How much will people spend?

The questionnaire also asked – as a free-text answer – “Approximately how much of your own money do you spend on work stuff a year?“.

To get a summary table of this, a bit of data cleaning was required. Some of the answers here were easily convertible into a numerical answer – if currency was specified, a rough conversion in to £ was made. If a range was specified, a mid-point was taken. Some were impossible (“10% of income” is a meaningful answer but impossible to guess as a number; “£400 except for those years when I buy a new laptop” is again hard to guess; answers like these were omitted from the averages).  So given this fairly rough data cleaning I can now generate another chart – here are the averages, by career stage, of the amount of cash spent per year by academics:

What this doesn’t capture is the sheer spread of the numbers. Some people spend nothing. Some people spend £5,000 a year on work-related expenses.

Several people, in answer to this question, said that they couldn’t bring themselves to calculate their total; Others said that if work didn’t pay, then they would not pay, and if that meant missing out stuff then that’s fine.

We also asked for location, but with just 121 samples and a major UK bias there wasn’t enough of a spread to draw any conclusions or even draw any serious charts from this.


It’s hard to draw conclusions from a survey with the data flaws that this one has. I’m not going to let that stop me though…
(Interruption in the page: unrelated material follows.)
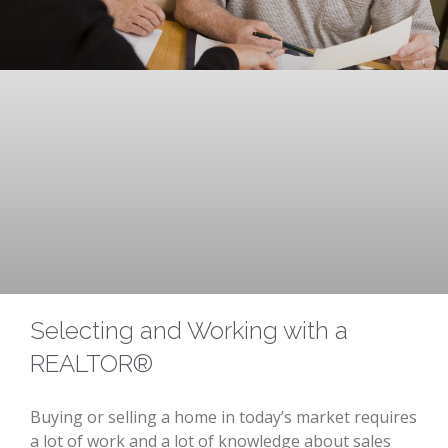
Selecting and Working with a
REALTOR®
Buying or selling a home in today’s market requires
a lot of work and a lot of knowledge about sales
In the UK at least, spending some of your own money on work-related expenses seems almost inevitable for academics. I think of my friends who went into industry and who get conference budgets and home offices funded by their workplace, and I have to admit I feel a little jealous. I realise that this isn’t always the case in industry, but it appears to me to be more common for the private sector to do this.

antique bills business cash
Photo by Pixabay on Pexels.com

In UK HE it’s also true that some of the richer Universities provide more cash to their staff. I remember being at an awards event with a prof from Oxford, who picked up the bill for 8 award winners’ food and drinks in a central London location with a breezy “It’s networking, it’ll be fine” – a move that would have caused my finance office to explode. This made me jealous, briefly, but upon reflection it’s worth remembering that when we spend, we’re spending public money or student money. So checks on things like alcohol consumption are just fine by me. I don’t mind paying for my own food, and claiming alcohol has always felt strange.

On a personal note it appears I’m pretty average. I’ll spend on my own food whilst travelling, and short trips, and small pieces of equipment, with a laptop every few years. This puts me in about the £350 bracket unless I’m buying a laptop – which is every three or four years and costs about a grand. So let’s call my outgoings £600. It’s quite reassuring to be near the mean – I still don’t like spending as much of my own  money on work, but at least I now know it’s relatively normal.